**Problem**
Repeat exactly, and only, the lines from the one holding "eyes, and ears" through the last line of the records below.
____________________
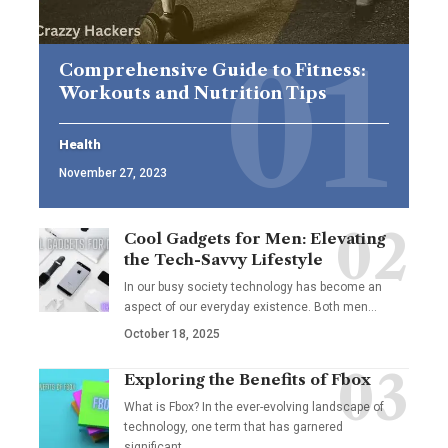
Comprehensive Guide to Fitness:
Workouts and Nutrition Tips
Health
November 27, 2023
Cool Gadgets for Men: Elevating
the Tech-Savvy Lifestyle
In our busy society technology has become an
aspect of our everyday existence. Both men
…
October 18, 2025
Exploring the Benefits of Fbox
What is Fbox? In the ever-evolving landscape of
technology, one term that has garnered
significant
…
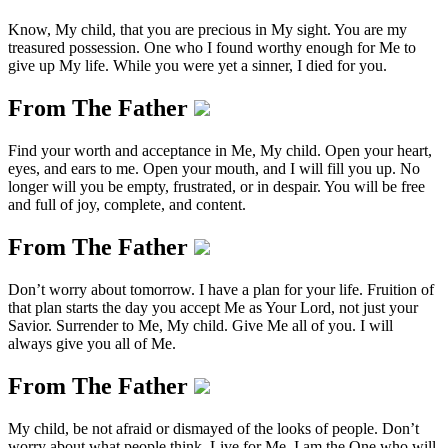
Know, My child, that you are precious in My sight. You are my
treasured possession. One who I found worthy enough for Me to
give up My life. While you were yet a sinner, I died for you.
From The Father
Find your worth and acceptance in Me, My child. Open your heart,
eyes, and ears to me. Open your mouth, and I will fill you up. No
longer will you be empty, frustrated, or in despair. You will be free
and full of joy, complete, and content.
From The Father
Don’t worry about tomorrow. I have a plan for your life. Fruition of
that plan starts the day you accept Me as Your Lord, not just your
Savior. Surrender to Me, My child. Give Me all of you. I will
always give you all of Me.
From The Father
My child, be not afraid or dismayed of the looks of people. Don’t
worry about what people think. Live for Me. I am the One who will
____________________
**Response to this exercise**
eyes, and ears to me. Open your mouth, and I will fill you up. No
longer will you be empty, frustrated, or in despair. You will be free
and full of joy, complete, and content.
From The Father
Don’t worry about tomorrow. I have a plan for your life. Fruition of
that plan starts the day you accept Me as Your Lord, not just your
Savior. Surrender to Me, My child. Give Me all of you. I will
always give you all of Me.
From The Father
My child, be not afraid or dismayed of the looks of people. Don’t
worry about what people think. Live for Me. I am the One who will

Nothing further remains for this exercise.